Local officials have rejected the rumor that UNESCO has eliminated Cat Tien National Park as a candidate for its “Natural World Heritage” title, explaining that the Dong Nai’s People’s Committee has withdrawn the application to revise and update it.
According to Tran Van Mui, head of the Cat Tien application project, the provincial People’s Committee on May 16 asked the Vietnam National Commission for UNESCO and the Ministry of Culture, Sports and Tourism to allow it to retrieve the application file submitted earlier to be revised and updated following UNESCO experts’ advice during their survey of the park.
The application was prepared in 2007, therefore data in the file needs to updated, Mui explained.
The committee will submit the new application by September 30.
The International Union for Conservation of Nature (IUCN), UNESCO’s counseling body, sent an inspectorate to Cat Tien National Park last September.
While the experts highly appreciated the park’s rich biodiversity, they also spelled out several revisions that need to be made, including the park’s borders, updated numbers of rare flora and fauna species, and the park’s management plans.

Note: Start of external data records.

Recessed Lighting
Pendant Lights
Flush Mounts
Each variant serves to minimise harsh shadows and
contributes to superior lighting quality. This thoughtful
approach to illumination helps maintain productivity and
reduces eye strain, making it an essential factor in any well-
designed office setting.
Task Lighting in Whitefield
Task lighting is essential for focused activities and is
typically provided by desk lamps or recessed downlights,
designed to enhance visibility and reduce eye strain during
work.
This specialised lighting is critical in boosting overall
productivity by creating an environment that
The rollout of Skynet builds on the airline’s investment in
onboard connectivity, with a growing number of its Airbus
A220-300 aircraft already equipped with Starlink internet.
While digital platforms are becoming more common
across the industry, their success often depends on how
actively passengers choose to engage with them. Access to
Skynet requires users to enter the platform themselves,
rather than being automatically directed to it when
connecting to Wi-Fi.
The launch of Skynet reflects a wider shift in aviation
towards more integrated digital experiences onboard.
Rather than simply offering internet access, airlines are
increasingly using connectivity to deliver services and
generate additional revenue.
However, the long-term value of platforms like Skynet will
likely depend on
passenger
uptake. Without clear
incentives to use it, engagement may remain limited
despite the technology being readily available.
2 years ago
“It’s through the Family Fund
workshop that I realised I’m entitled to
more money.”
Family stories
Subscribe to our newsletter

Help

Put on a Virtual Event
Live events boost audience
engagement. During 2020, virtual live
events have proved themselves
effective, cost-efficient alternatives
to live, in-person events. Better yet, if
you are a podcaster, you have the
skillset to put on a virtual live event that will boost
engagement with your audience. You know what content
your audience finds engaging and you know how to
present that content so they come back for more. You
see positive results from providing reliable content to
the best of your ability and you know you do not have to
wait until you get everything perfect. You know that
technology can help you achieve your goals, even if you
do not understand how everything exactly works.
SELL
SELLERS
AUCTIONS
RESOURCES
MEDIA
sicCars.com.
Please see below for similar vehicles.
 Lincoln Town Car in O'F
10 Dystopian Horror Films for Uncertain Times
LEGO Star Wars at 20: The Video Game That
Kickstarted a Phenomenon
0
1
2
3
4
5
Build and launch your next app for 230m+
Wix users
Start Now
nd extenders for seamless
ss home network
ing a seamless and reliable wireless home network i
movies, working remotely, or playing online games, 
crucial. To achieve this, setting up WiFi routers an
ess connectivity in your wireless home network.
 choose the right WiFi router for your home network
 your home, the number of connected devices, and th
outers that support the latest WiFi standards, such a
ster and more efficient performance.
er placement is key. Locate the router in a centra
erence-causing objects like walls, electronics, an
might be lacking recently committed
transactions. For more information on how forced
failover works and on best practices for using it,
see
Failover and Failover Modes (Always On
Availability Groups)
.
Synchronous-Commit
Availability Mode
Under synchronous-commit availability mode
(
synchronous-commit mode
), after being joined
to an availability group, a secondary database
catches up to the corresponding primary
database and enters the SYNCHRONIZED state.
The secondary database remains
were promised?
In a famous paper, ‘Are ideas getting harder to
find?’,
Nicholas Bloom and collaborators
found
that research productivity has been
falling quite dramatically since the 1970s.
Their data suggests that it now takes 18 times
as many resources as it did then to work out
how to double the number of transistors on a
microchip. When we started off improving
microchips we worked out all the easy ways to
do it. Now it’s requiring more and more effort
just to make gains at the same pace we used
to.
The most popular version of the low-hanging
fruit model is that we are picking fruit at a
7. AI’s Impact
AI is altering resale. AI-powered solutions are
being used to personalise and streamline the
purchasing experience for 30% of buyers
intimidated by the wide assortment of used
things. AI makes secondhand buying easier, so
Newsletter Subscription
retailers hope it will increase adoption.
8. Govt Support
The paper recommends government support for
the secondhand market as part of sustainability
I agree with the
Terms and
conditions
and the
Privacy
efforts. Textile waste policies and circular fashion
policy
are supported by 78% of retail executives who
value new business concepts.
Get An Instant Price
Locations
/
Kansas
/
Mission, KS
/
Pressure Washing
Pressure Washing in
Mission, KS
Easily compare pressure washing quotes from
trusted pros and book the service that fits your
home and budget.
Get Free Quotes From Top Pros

UNESCO’s World Heritage Convention is set to meet in Cambodia from June 16 to 27, during which the organization is expected to make its decision on whether to grant the title to the park.

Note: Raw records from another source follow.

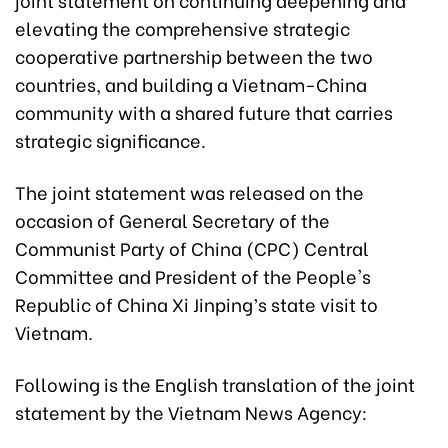
elevating the comprehensive strategic
cooperative partnership between the two
countries, and building a Vietnam-China
community with a shared future that carries
strategic significance.
The joint statement was released on the
occasion of General Secretary of the
Communist Party of China (CPC) Central
Committee and President of the People's
Republic of China Xi Jinping’s state visit to
Vietnam.
Following is the English translation of the joint
statement by the Vietnam News Agency:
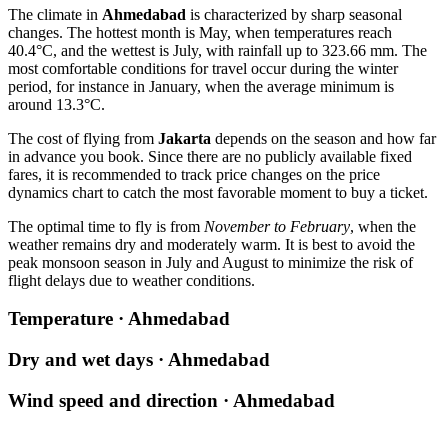
The climate in
Ahmedabad
is characterized by sharp seasonal
changes. The hottest month is May, when temperatures reach
40.4°C, and the wettest is July, with rainfall up to 323.66 mm. The
most comfortable conditions for travel occur during the winter
period, for instance in January, when the average minimum is
around 13.3°C.
The cost of flying from
Jakarta
depends on the season and how far
in advance you book. Since there are no publicly available fixed
fares, it is recommended to track price changes on the price
dynamics chart to catch the most favorable moment to buy a ticket.
The optimal time to fly is from
November to February
, when the
weather remains dry and moderately warm. It is best to avoid the
peak monsoon season in July and August to minimize the risk of
flight delays due to weather conditions.
Temperature · Ahmedabad
Dry and wet days · Ahmedabad
Wind speed and direction · Ahmedabad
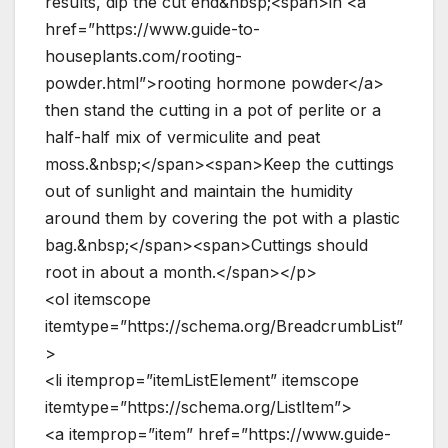
results, dip the cut end&nbsp;<span>in <a
href=”https://www.guide-to-
houseplants.com/rooting-
powder.html”>rooting hormone powder</a>
then stand the cutting in a pot of perlite or a
half-half mix of vermiculite and peat
moss.&nbsp;</span><span>Keep the cuttings
out of sunlight and maintain the humidity
around them by covering the pot with a plastic
bag.&nbsp;</span><span>Cuttings should
root in about a month.</span></p>
<ol itemscope
itemtype=”https://schema.org/BreadcrumbList”
>
<li itemprop=”itemListElement” itemscope
itemtype=”https://schema.org/ListItem”>
<a itemprop=”item” href=”https://www.guide-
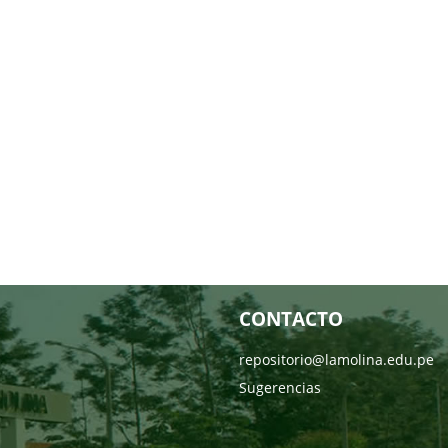
CONTACTO
repositorio@lamolina.edu.pe
Sugerencias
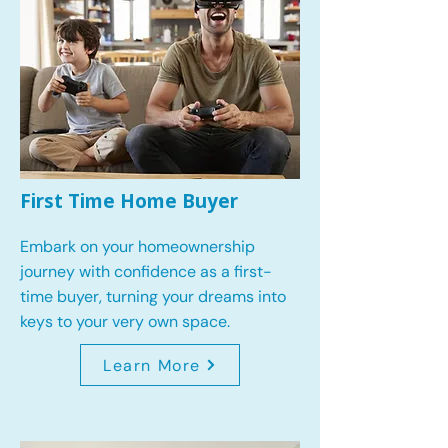
First Time Home Buyer
Embark on your homeownership
journey with confidence as a first-
time buyer, turning your dreams into
keys to your very own space.
Learn More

The organization also urged Vietnam to step up control and management of Cat Tien to tackle rampant threats of construction of hydropower plants, rock exploitation, illegal logging, and wildlife poaching and trading, as well as unstable tourism development in the area.
Cat Tien National Park, located approximately 150 km north of Ho Chi Minh City, is a key national park. It covers an area of roughly 720 km² and serves as a sanctuary for one of the largest areas of lowland tropical rainforests left in Vietnam, as well as diverse flora and fauna.

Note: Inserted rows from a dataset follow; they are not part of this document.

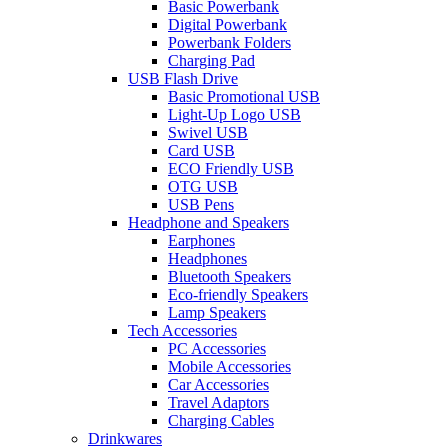
Basic Powerbank
Digital Powerbank
Powerbank Folders
Charging Pad
USB Flash Drive
Basic Promotional USB
Light-Up Logo USB
Swivel USB
Card USB
ECO Friendly USB
OTG USB
USB Pens
Headphone and Speakers
Earphones
Headphones
Bluetooth Speakers
Eco-friendly Speakers
Lamp Speakers
Tech Accessories
PC Accessories
Mobile Accessories
Car Accessories
Travel Adaptors
Charging Cables
Drinkwares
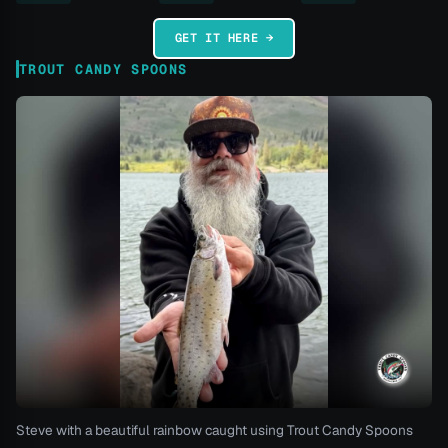
GET IT HERE →
TROUT CANDY SPOONS
Steve with a beautiful rainbow caught using Trout Candy Spoons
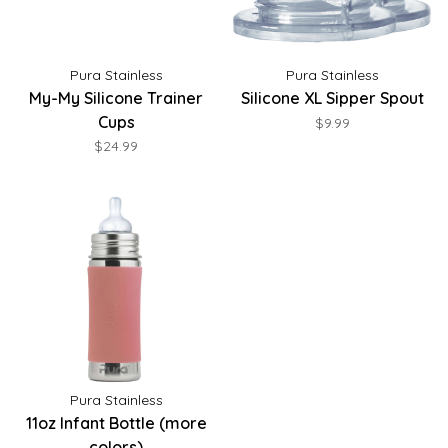
Pura Stainless
Pura Stainless
My-My Silicone Trainer
Silicone XL Sipper Spout
Cups
$9.99
$24.99
Pura Stainless
11oz Infant Bottle (more
colors)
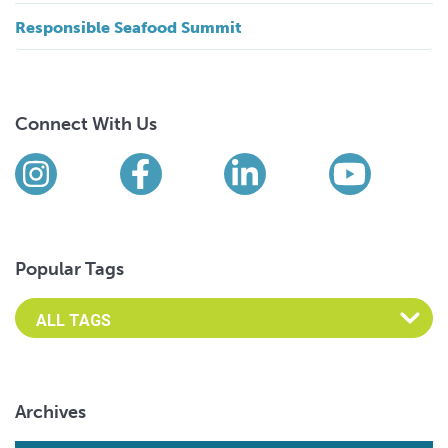
Responsible Seafood Summit
Connect With Us
Find us on social media
Instagram
Facebook
LinkedIn
YouTub
Popular Tags
Archives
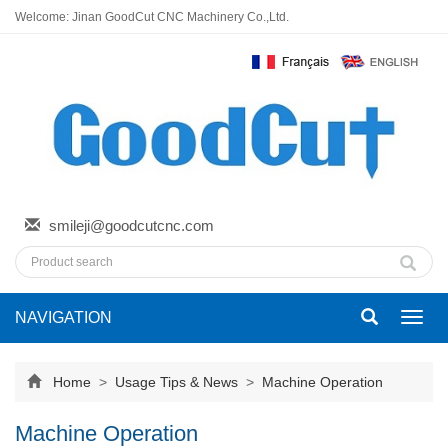
Welcome: Jinan GoodCut CNC Machinery Co.,Ltd.
smileji@goodcutcnc.com
NAVIGATION
Toggl
navig
Home
>
Usage Tips & News
>
Machine Operation
Machine Operation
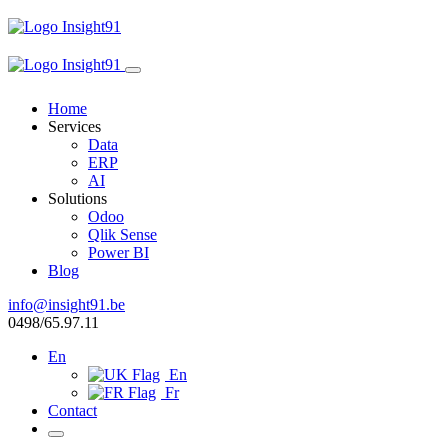
Home
Services
Data
ERP
AI
Solutions
Odoo
Qlik Sense
Power BI
Blog
info@insight91.be
0498/65.97.11
En
En
Fr
Contact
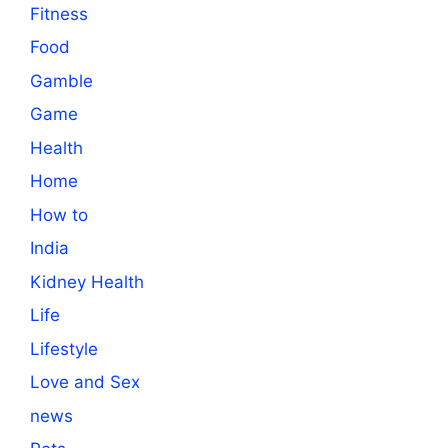
Fitness
Food
Gamble
Game
Health
Home
How to
India
Kidney Health
Life
Lifestyle
Love and Sex
news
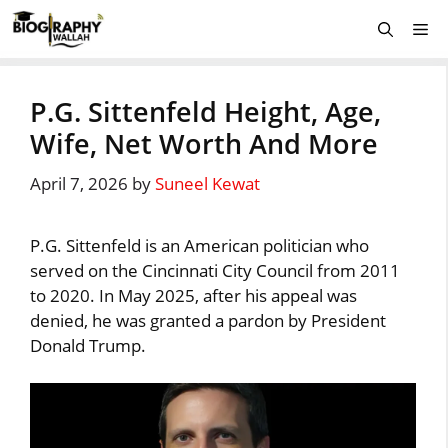
Skip
Me
to
content
P.G. Sittenfeld Height, Age,
Wife, Net Worth And More
April 7, 2026
by
Suneel Kewat
P.G. Sittenfeld is an American politician who
served on the Cincinnati City Council from 2011
to 2020. In May 2025, after his appeal was
denied, he was granted a pardon by President
Donald Trump.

Cat Tien initially comprised of Nam Cat Tien and Tay Cat Tien back in 1978. Another area, Cat Loc, was announced as a Rhinoceros Reserve in 1992 upon the discovery of a population of the Vietnamese Javan Rhinoceros, which brought the park international attention. The three areas were combined to form the current park in 1998.
Though the Javan Rhinoceros is now extinct in Vietnam, the park is still home to 40 IUCN Red List species, and protects around 30% of Vietnam's species.